→ Provided information
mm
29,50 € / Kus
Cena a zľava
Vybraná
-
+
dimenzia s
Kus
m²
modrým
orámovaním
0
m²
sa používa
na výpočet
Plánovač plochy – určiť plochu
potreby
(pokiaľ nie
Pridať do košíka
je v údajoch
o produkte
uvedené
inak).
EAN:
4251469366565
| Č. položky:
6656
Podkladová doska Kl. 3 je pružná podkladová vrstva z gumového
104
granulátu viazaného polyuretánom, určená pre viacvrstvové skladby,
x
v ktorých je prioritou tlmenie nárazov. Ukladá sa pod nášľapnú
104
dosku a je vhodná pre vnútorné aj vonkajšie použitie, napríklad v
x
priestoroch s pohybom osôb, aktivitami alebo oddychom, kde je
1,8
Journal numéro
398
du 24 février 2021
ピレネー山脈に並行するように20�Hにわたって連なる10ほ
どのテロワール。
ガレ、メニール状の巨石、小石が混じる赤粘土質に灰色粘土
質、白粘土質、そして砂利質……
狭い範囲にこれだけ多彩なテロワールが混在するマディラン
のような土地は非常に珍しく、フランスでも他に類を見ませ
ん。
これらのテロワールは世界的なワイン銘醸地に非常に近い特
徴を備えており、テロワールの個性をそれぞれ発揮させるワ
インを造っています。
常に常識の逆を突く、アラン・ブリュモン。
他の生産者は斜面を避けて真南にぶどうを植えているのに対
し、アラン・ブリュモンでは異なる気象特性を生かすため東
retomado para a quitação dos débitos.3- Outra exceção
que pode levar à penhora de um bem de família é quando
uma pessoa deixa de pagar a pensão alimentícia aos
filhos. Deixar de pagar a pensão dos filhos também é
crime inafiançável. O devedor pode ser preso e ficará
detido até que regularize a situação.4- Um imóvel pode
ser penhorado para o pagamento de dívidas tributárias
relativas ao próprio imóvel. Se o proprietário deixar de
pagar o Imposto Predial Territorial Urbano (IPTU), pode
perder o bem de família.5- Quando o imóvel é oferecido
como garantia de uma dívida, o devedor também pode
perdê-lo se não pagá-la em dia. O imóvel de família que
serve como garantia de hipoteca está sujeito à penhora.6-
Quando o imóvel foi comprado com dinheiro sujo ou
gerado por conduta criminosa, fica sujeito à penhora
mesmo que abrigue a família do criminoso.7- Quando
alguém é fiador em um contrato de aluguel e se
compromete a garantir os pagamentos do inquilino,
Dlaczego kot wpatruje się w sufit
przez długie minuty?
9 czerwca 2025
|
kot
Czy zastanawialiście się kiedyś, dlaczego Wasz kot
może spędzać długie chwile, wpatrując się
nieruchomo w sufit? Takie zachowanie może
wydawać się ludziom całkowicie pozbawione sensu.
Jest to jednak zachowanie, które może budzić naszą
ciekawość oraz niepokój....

→ Required action
An exact copy of every record above is needed. Write it out word for word.

→ Exercise response
mm
29,50 € / Kus
Cena a zľava
Vybraná
-
+
dimenzia s
Kus
m²
modrým
orámovaním
0
m²
sa používa
na výpočet
Plánovač plochy – určiť plochu
potreby
(pokiaľ nie
Pridať do košíka
je v údajoch
o produkte
uvedené
inak).
EAN:
4251469366565
| Č. položky:
6656
Podkladová doska Kl. 3 je pružná podkladová vrstva z gumového
104
granulátu viazaného polyuretánom, určená pre viacvrstvové skladby,
x
v ktorých je prioritou tlmenie nárazov. Ukladá sa pod nášľapnú
104
dosku a je vhodná pre vnútorné aj vonkajšie použitie, napríklad v
x
priestoroch s pohybom osôb, aktivitami alebo oddychom, kde je
1,8
Journal numéro
398
du 24 février 2021
ピレネー山脈に並行するように20�Hにわたって連なる10ほ
どのテロワール。
ガレ、メニール状の巨石、小石が混じる赤粘土質に灰色粘土
質、白粘土質、そして砂利質……
狭い範囲にこれだけ多彩なテロワールが混在するマディラン
のような土地は非常に珍しく、フランスでも他に類を見ませ
ん。
これらのテロワールは世界的なワイン銘醸地に非常に近い特
徴を備えており、テロワールの個性をそれぞれ発揮させるワ
インを造っています。
常に常識の逆を突く、アラン・ブリュモン。
他の生産者は斜面を避けて真南にぶどうを植えているのに対
し、アラン・ブリュモンでは異なる気象特性を生かすため東
retomado para a quitação dos débitos.3- Outra exceção
que pode levar à penhora de um bem de família é quando
uma pessoa deixa de pagar a pensão alimentícia aos
filhos. Deixar de pagar a pensão dos filhos também é
crime inafiançável. O devedor pode ser preso e ficará
detido até que regularize a situação.4- Um imóvel pode
ser penhorado para o pagamento de dívidas tributárias
relativas ao próprio imóvel. Se o proprietário deixar de
pagar o Imposto Predial Territorial Urbano (IPTU), pode
perder o bem de família.5- Quando o imóvel é oferecido
como garantia de uma dívida, o devedor também pode
perdê-lo se não pagá-la em dia. O imóvel de família que
serve como garantia de hipoteca está sujeito à penhora.6-
Quando o imóvel foi comprado com dinheiro sujo ou
gerado por conduta criminosa, fica sujeito à penhora
mesmo que abrigue a família do criminoso.7- Quando
alguém é fiador em um contrato de aluguel e se
compromete a garantir os pagamentos do inquilino,
Dlaczego kot wpatruje się w sufit
przez długie minuty?
9 czerwca 2025
|
kot
Czy zastanawialiście się kiedyś, dlaczego Wasz kot
może spędzać długie chwile, wpatrując się
nieruchomo w sufit? Takie zachowanie może
wydawać się ludziom całkowicie pozbawione sensu.
Jest to jednak zachowanie, które może budzić naszą
ciekawość oraz niepokój....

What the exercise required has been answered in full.